The Hip are the highlight

Sure, Coldplay is playing at Pemberton. But the festival’s peak for many was Saturday night’s set by the Tragically Hip.

The beloved act has played its share of mega shows and really knows how to take the energy to the next level from the opening notes.

Much of this appeal comes from the fact that the Kingston band provided the soundtrack to so many Canucks’ first kisses, drunks, road trips and grad weekends. And the rest can be credited to the bizarre, yet effective, antics of lead singer Gord Downie.

He was in awesome form; executing some leaps that came straight out of the Simpsons, traversing the stage like the chief of staff at the Ministry of Silly Walks and so forth. All the while with that distinct voice laying down those stream-of-consciousness lyrics.

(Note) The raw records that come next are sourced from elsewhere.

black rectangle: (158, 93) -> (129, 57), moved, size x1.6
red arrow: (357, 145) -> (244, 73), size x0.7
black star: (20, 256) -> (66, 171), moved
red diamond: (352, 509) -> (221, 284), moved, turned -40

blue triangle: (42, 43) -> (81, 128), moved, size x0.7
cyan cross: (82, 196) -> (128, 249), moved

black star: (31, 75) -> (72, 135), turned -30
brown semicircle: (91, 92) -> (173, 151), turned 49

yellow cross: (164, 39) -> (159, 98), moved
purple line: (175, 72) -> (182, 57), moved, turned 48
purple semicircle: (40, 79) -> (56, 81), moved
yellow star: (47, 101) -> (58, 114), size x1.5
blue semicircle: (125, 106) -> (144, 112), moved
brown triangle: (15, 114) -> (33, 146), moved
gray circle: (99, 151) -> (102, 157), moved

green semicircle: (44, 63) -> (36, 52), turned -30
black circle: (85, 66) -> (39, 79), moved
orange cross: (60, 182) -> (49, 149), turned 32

The audience was by far the largest for any band so far — even the Bacardi B-Live tent had probably emptied. Because everyone just had to be there to sing along to “Courage,” “Music at Work” and many more.

It was a sweaty, hit-laden concert by the band that everyone at Pemberton had come to see; even if they didn’t know it at the time.

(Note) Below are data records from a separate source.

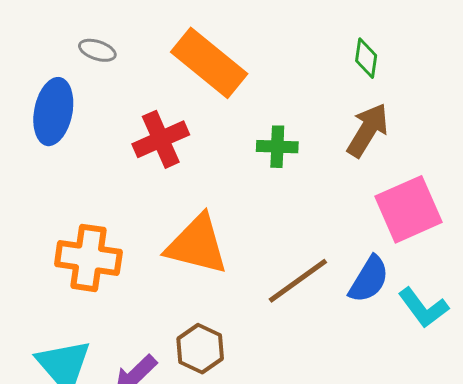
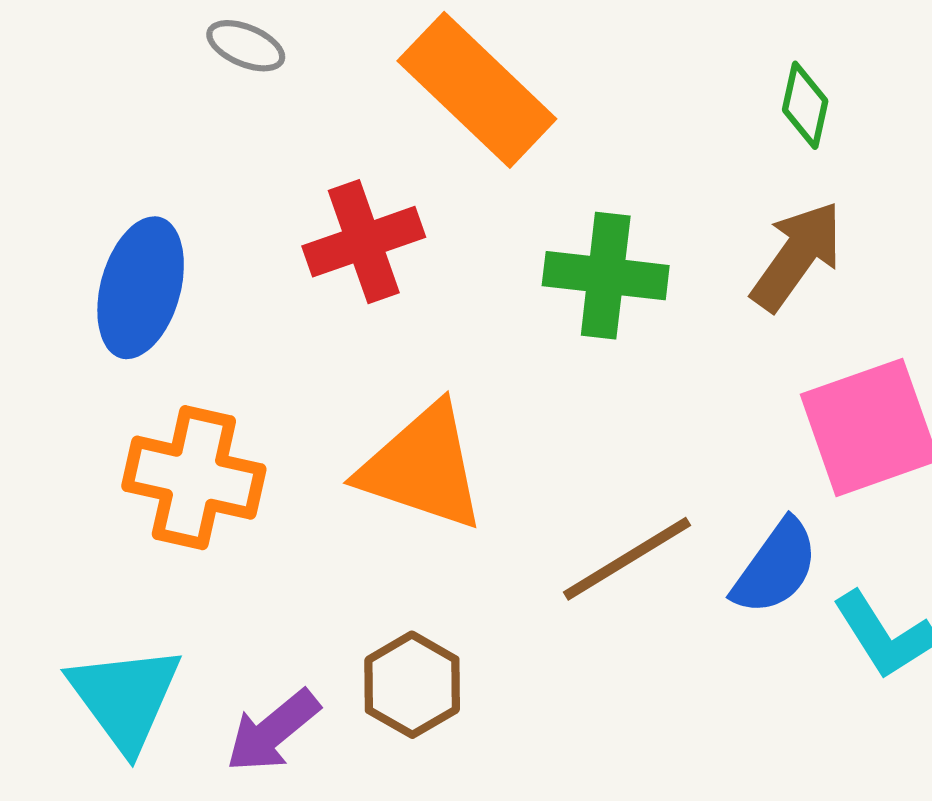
blue ellipse: (53, 112) -> (141, 288), moved
green cross: (277, 147) -> (606, 276), size x1.4

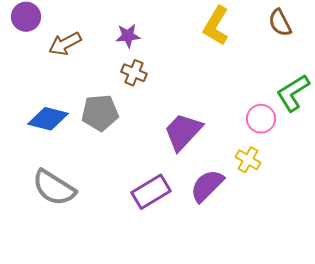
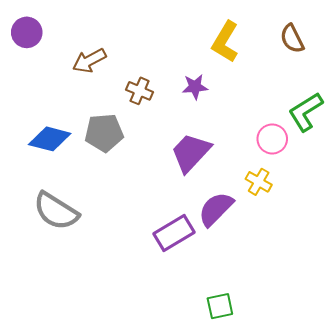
purple star: (128, 36) -> (195, 87), moved
brown arrow: (65, 44) -> (89, 61), moved
purple rectangle: (151, 192) -> (174, 233), moved

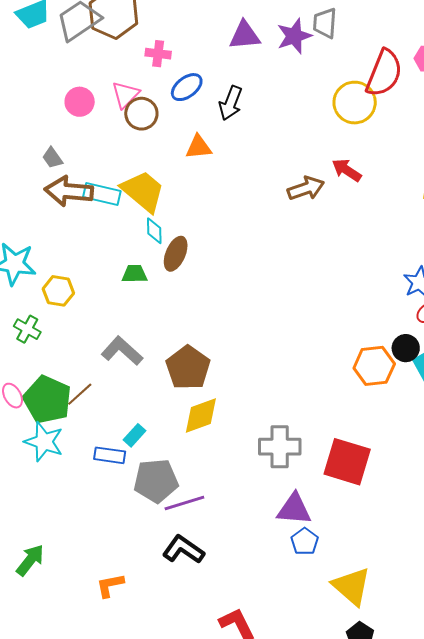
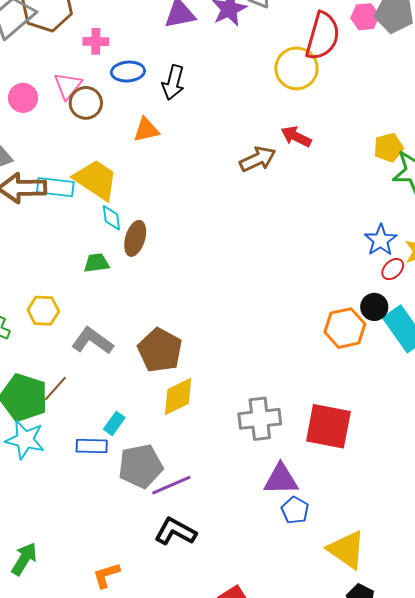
blue ellipse: (187, 87) -> (128, 72), turned 40
yellow hexagon: (58, 291) -> (43, 311), moved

Live Nation’s Shane Bourbonnais had said he felt that the Hip had to be at the Pemberton Festival. It surely seemed to be a match made in music.

Perhaps the band should come next year and do one of its albums from beginning to end. Such gigs are the rage at major festivals everywhere now. Fans who bought early-bird tickets could vote on which album it would be.

Honestly, the only losers in this was Vancouver’s Black Mountain, which had to start when the Hip was chugging full steam on “Poets.”